Monday, September 5, 2011

The New School Season Brings New Fundraisers...sigh

Otis Spunkmeyer Cookies


As early as the first day of the school, children begin coming home with backpacks full of fundraisers.

Bringing up kids can cost a pretty penny on it's own, never mind adding to it the enormous amount of donations that are asked for by their schools.

But, let's face it...anyone who's been to their child's school lately knows that these establishments aren't rich, and whether we realize it or not, many teachers and administrators donate out of their own pockets to provide the necessities in the classrooms and around the school.

I don't know about you, but our family isn't wealthy either, but if you're like me you want to help your school (and your child) as much as possible, but don't want to go broke in the process.

So what do we do?
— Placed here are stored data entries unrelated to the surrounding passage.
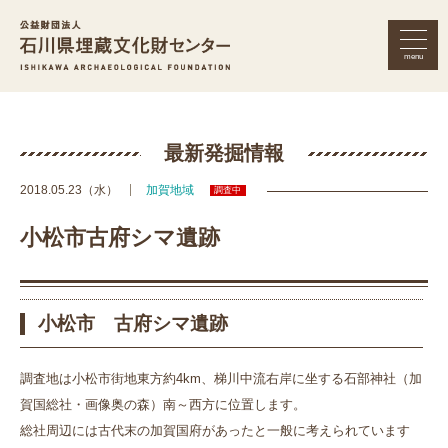
menu
公益財団法人 石川県埋蔵文化財セン
最新発掘情報
2018.05.23（水）
加賀地域
調査中
小松市古府シマ遺跡
小松市 古府シマ遺跡
調査地は小松市街地東方約4km、梯川中流右岸に坐する石部神社（加
賀国総社・画像奥の森）南～西方に位置します。
総社周辺には古代末の加賀国府があったと一般に考えられています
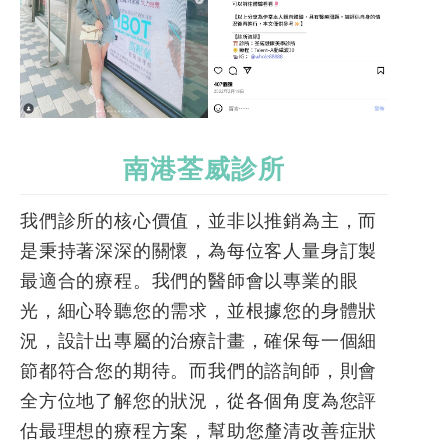
南港荃威診所
我們診所的核心價值，並非以推銷為主，而
是秉持著深深的關懷，為每位客人量身訂製
最適合的療程。我們的醫師會以專業的眼
光，細心聆聽您的需求，並根據您的身體狀
況，設計出專屬的治療計畫，確保每一個細
節都符合您的期待。而我們的諮詢師，則會
全方位地了解您的狀況，從各個角度為您評
估最理想的療程方案，幫助您釐清改善症狀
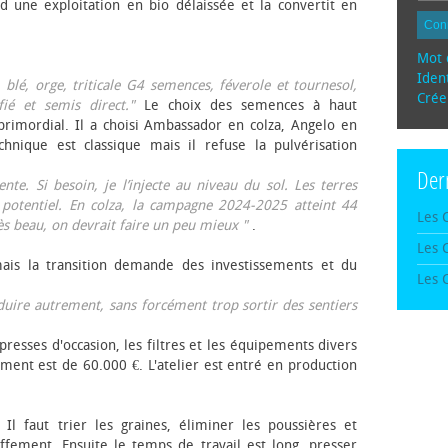
d une exploitation en bio délaissée et la convertit en
Con
Mot 
Ident
, blé, orge, triticale G4 semences, féverole et tournesol,
Crée
fié et semis direct."
Le choix des semences à haut
rimordial. Il a choisi Ambassador en colza, Angelo en
echnique est classique mais il refuse la pulvérisation
Der
te. Si besoin, je l’injecte au niveau du sol. Les terres
 potentiel. En colza, la campagne 2024-2025 atteint 44
Les 
rès beau, on devrait faire un peu mieux "
.
Les 
mais la transition demande des investissements et du
Les 
oduire autrement, sans forcément trop sortir des sentiers
presses d'occasion, les filtres et les équipements divers
ement est de 60.000 €. L'atelier est entré en production
 Il faut trier les graines, éliminer les poussières et
ffement. Ensuite le temps de travail est long, presser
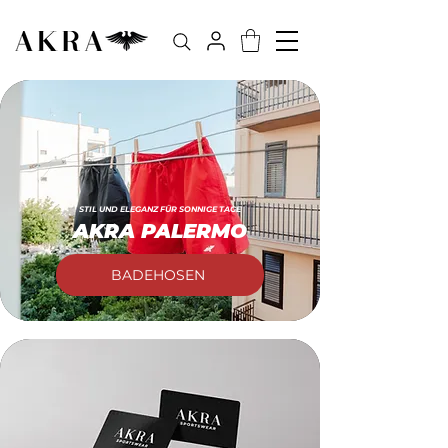
STIL UND ELEGANZ FÜR SONNIGE TAGE
AKRA PALERMO
BADEHOSEN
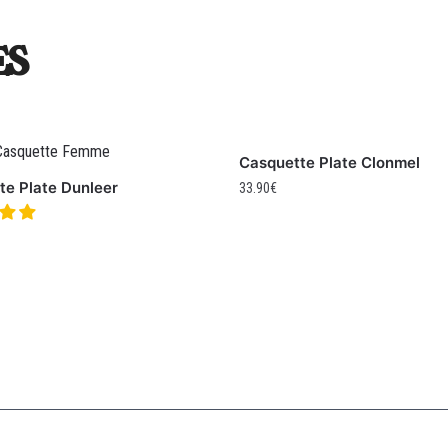
es
Casquette Plate Clonmel
te Plate Dunleer
33.90
€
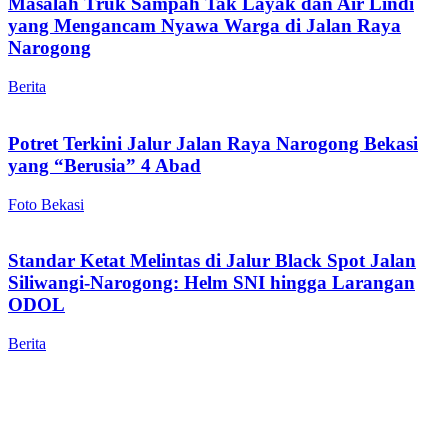
Masalah Truk Sampah Tak Layak dan Air Lindi
yang Mengancam Nyawa Warga di Jalan Raya
Narogong
Berita
Potret Terkini Jalur Jalan Raya Narogong Bekasi
yang “Berusia” 4 Abad
Foto Bekasi
Standar Ketat Melintas di Jalur Black Spot Jalan
Siliwangi-Narogong: Helm SNI hingga Larangan
ODOL
Berita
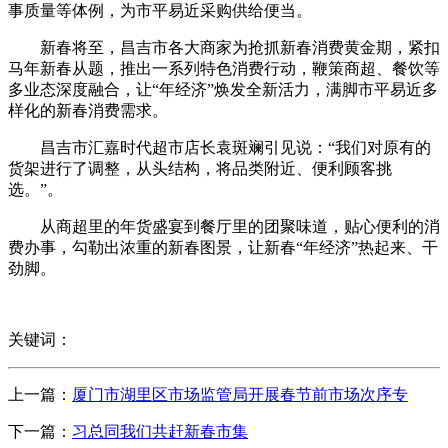
事质量等体例，为市平易近采购供给便当。
新春将至，昌吉市各大商家为抢抓新春消费黄金期，紧扣
马年新春从题，推出一系列特色消费行动，鞭策商超、餐饮等
多业态深度融合，让“年经济”焕发全新活力，满脚市平易近多
样化的新春消费需求。
昌吉市汇嘉时代超市店长袁斑斓引见说：“我们对原有的
货架进行了调整，从头结构，将品类附近、便利顾客挑
选。”。
从商超里的年货盛宴到餐厅里的团聚味道，贴心便利的消
费办事，勾勒出浓重的新春图景，让新春“年经济”热起来、干
劲脚。
关键词：
上一篇：
厦门市湖里区市场监管局开展春节前市场次序专
下一篇：
习总同我们共赶新春市集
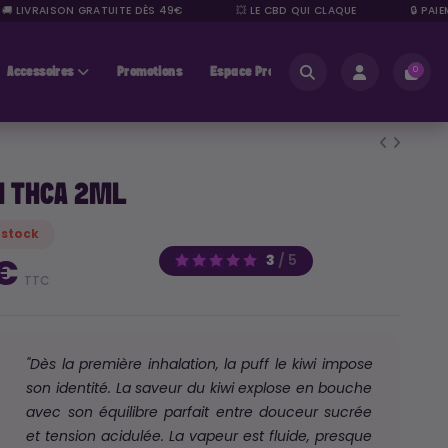
 LIVRAISON GRATUITE DÈS 49€
💥 LE CBD QUI CLAQUE
🔒 PAIEME
Accessoires
Promotions
Espace Pros
0
I THCA 2ML
 stock
3
/
5
 €
TTC
"Dès la première inhalation, la puff
le kiwi
impose
son identité. La saveur du kiwi
explose en bouche
avec son équilibre parfait entre douceur sucrée
et tension acidulée.
La vapeur est fluide, presque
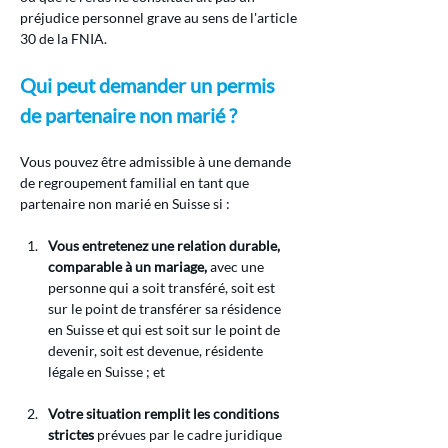
préjudice personnel grave au sens de l'article 
30 de la FNIA.
Qui peut demander un permis 
de partenaire non marié ?
Vous pouvez être admissible à une demande 
de regroupement familial en tant que 
partenaire non marié en Suisse si :
Vous entretenez une relation durable, 
comparable à un mariage,
 avec une 
personne qui a soit transféré, soit est 
sur le point de transférer sa résidence 
en Suisse et qui est soit sur le point de 
devenir, soit est devenue, résidente 
légale en Suisse ; et
Votre situation remplit les conditions 
strictes
 prévues par le cadre juridique 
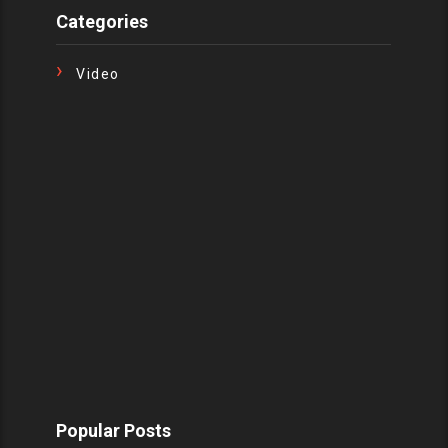
Categories
Video
Popular Posts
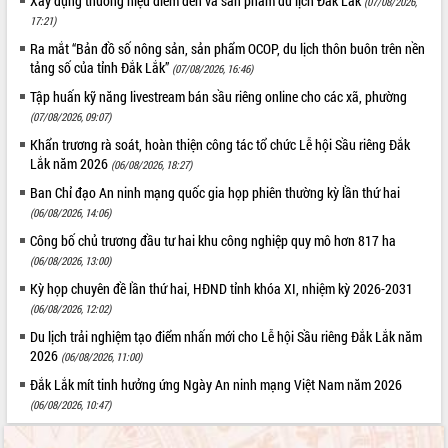
Xây dựng thương hiệu điểm đến và sản phẩm du lịch Đắk Lắk
(07/08/2026,
17:21)
Ra mắt “Bản đồ số nông sản, sản phẩm OCOP, du lịch thôn buôn trên nền
tảng số của tỉnh Đắk Lắk”
(07/08/2026, 16:46)
Tập huấn kỹ năng livestream bán sầu riêng online cho các xã, phường
(07/08/2026, 09:07)
Khẩn trương rà soát, hoàn thiện công tác tổ chức Lễ hội Sầu riêng Đắk
Lắk năm 2026
(06/08/2026, 18:27)
Ban Chỉ đạo An ninh mạng quốc gia họp phiên thường kỳ lần thứ hai
(06/08/2026, 14:06)
Công bố chủ trương đầu tư hai khu công nghiệp quy mô hơn 817 ha
(06/08/2026, 13:00)
Kỳ họp chuyên đề lần thứ hai, HĐND tỉnh khóa XI, nhiệm kỳ 2026-2031
(06/08/2026, 12:02)
Du lịch trải nghiệm tạo điểm nhấn mới cho Lễ hội Sầu riêng Đắk Lắk năm
2026
(06/08/2026, 11:00)
Đắk Lắk mít tinh hưởng ứng Ngày An ninh mạng Việt Nam năm 2026
(06/08/2026, 10:47)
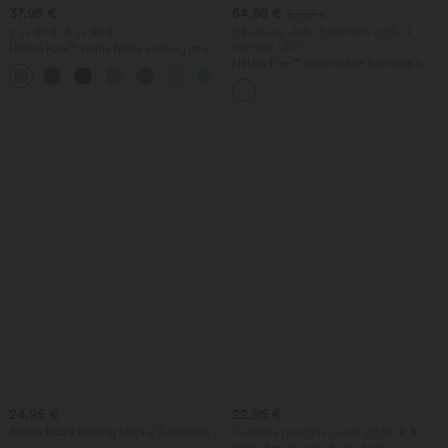
37,95 €
54,95 €
57,95 €
2 za 69 €, 3 za 99 €
2 komada -10%, 3 komada -15%, 4
komada -20%
Halara Flex™ radne hlače visokog struka
s džepovima, širokim nogavicama i
Halara Flex™ asimetrične traperice s
+20
vaflastom teksturom
niskim strukom, džepovima na patent,
baggy kroja i širokim nogavicama, s
ispiranom obradom – ležerne.
24,95 €
22,95 €
Radna bluza širokog kroja s V-izrezom i
Dodatna povoljna cijena 20,95 €
kratkim rukavima, otporna na gužvanje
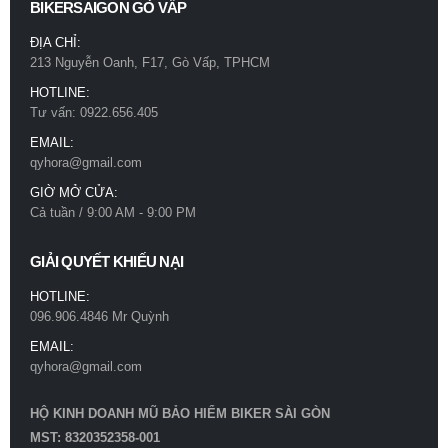
BIKERSAIGON GÒ VẤP
ĐỊA CHỈ:
213 Nguyễn Oanh, F17, Gò Vấp, TPHCM
HOTLINE:
Tư vấn: 0922.656.405
EMAIL:
qyhora@gmail.com
GIỜ MỞ CỬA:
Cả tuần / 9:00 AM - 9:00 PM
GIẢI QUYẾT KHIẾU NẠI
HOTLINE:
096.906.4846 Mr Quỳnh
EMAIL:
qyhora@gmail.com
HỘ KINH DOANH MŨ BẢO HIỂM BIKER SÀI GÒN
MST: 8320352358-001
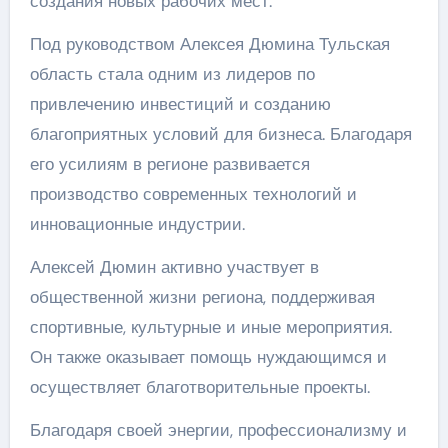
создания новых рабочих мест.
Под руководством Алексея Дюмина Тульская
область стала одним из лидеров по
привлечению инвестиций и созданию
благоприятных условий для бизнеса. Благодаря
его усилиям в регионе развивается
производство современных технологий и
инновационные индустрии.
Алексей Дюмин активно участвует в
общественной жизни региона, поддерживая
спортивные, культурные и иные мероприятия.
Он также оказывает помощь нуждающимся и
осуществляет благотворительные проекты.
Благодаря своей энергии, профессионализму и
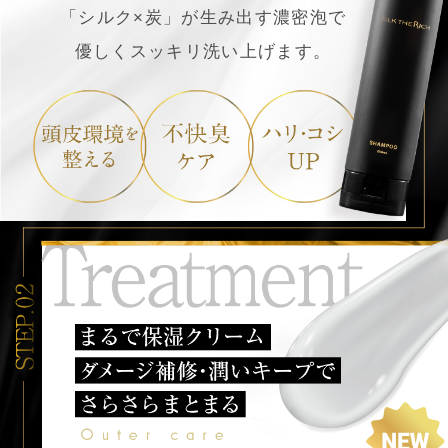
「シルク×炭」が生み出す濃密泡で
優しくスッキリ洗い上げます。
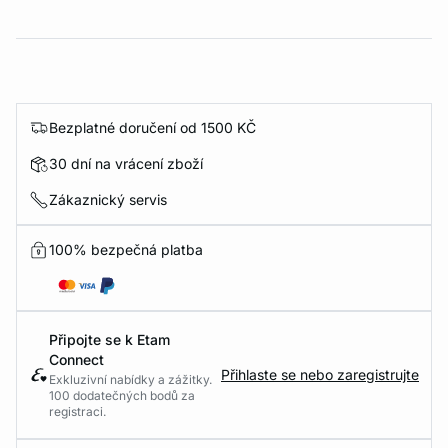
Bezplatné doručení od 1500 KČ
30 dní na vrácení zboží
Zákaznický servis
100% bezpečná platba
Připojte se k Etam
Connect
Přihlaste se nebo zaregistrujte
Exkluzivní nabídky a zážitky.
100 dodatečných bodů za
registraci.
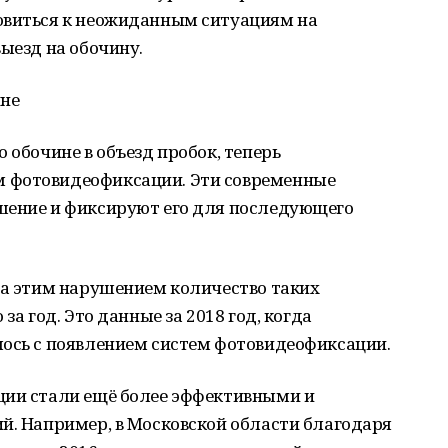
овиться к неожиданным ситуациям на
выезд на обочину.
ине
 обочине в объезд пробок, теперь
 фотовидеофиксации. Эти современные
шение и фиксируют его для последующего
за этим нарушением количество таких
за год. Это данные за 2018 год, когда
лось с появлением систем фотовидеофиксации.
ции стали ещё более эффективными и
й. Например, в Московской области благодаря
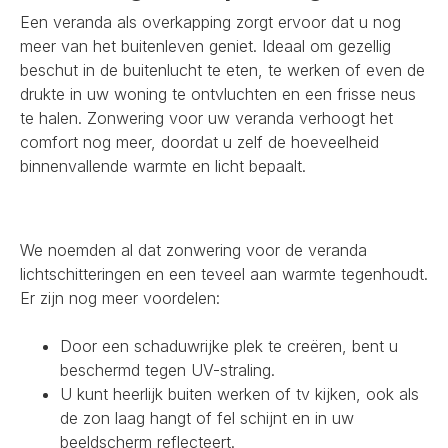
Een veranda als overkapping zorgt ervoor dat u nog
meer van het buitenleven geniet. Ideaal om gezellig
beschut in de buitenlucht te eten, te werken of even de
drukte in uw woning te ontvluchten en een frisse neus
te halen. Zonwering voor uw veranda verhoogt het
comfort nog meer, doordat u zelf de hoeveelheid
binnenvallende warmte en licht bepaalt.
We noemden al dat zonwering voor de veranda
lichtschitteringen en een teveel aan warmte tegenhoudt.
Er zijn nog meer voordelen:
Door een schaduwrijke plek te creëren, bent u
beschermd tegen UV-straling.
U kunt heerlijk buiten werken of tv kijken, ook als
de zon laag hangt of fel schijnt en in uw
beeldscherm reflecteert.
And how do we help without hurting our pocket books?

Have faith because there can be a balance!

First things first:

Here are 4 reasons you should support your child's school:
  • It helps fund many important programs for your children and helps teachers teach more efficiently with the things your fundraising dollars buy.
  • It shows your kids you care about their education and the future of their school
  • It helps your child learn about community involvement and goal setting
I know that there are some parents who throw the fundraising papers away thinking that they cannot afford to help at all, or frankly they just don't want to be bothered (or don't want to bother people they know), while other parent's tirelessly give and give and give, and ask and ask and ask...but just can't keep up; they exhaust themselves trying to help out.

Which leads me to the second thing (The solution-Or so I think):

3 ways to help with fundraising without going poor, or feeling like a pesky sales person peddling at work :
  • If you have multiple children rotate fundraisers and inform them that you will be doing this. For example: Johnny will sell cookies in September, Judy will sell magazines in November and Ally will sell gifts/candy from the catalog in April and you will give all of them change for penny wars and various fundraisers throughout the year.
  • Know what your co-workers like, and are interested in, and do those types of fundraisers at work only. (Some like goodies while others like gifts and some only purchase coupon books and magazines-know your donators preferences.)
  • Become a PTA/PTO parent (or family): Sometimes just donating your time can help. And many schools these days will accept your donation, of PTA/PTO fee without requiring you to actually participate. (Obviously there are tons of activities throughout the year which require man (or woman) power where your help could be utilized, but if you are unable to commit time, they surely appreciate your small donation of the PTA/PTO fee.)
  • Much like a corporation does, budget out how much your family will spend throughout the year on fundraisers (or how many physical fundraisers you will do, or how much you plan on raising as a family for the year).
Lastly:
Here are 10 things to do with what you purchase:
  • Give them away as birthday/holiday gifts
  • Use market day in addition to purchasing through the grocery stores (or find comparable items and replace them with market day or catalog food orders).
  • Use them to bring to housewarmings, holiday get-to-gether snacks and decor, and use them as thank you gifts or end of year teacher/bus driver/office gifts.

We may not all be able to give generously to each and every fundraiser, and maybe we don't always have luck raising the money we would like to, but maybe just pick a couple to participate in, pace yourself and your family finances and use the tips above to help.

Fundraisers are plentiful throughout the year and if you give all at once you will be burnt out (and broke). If you wait until the end of the year you may miss out on your favorites.

Your Teachers, Staff and Students appreciate you!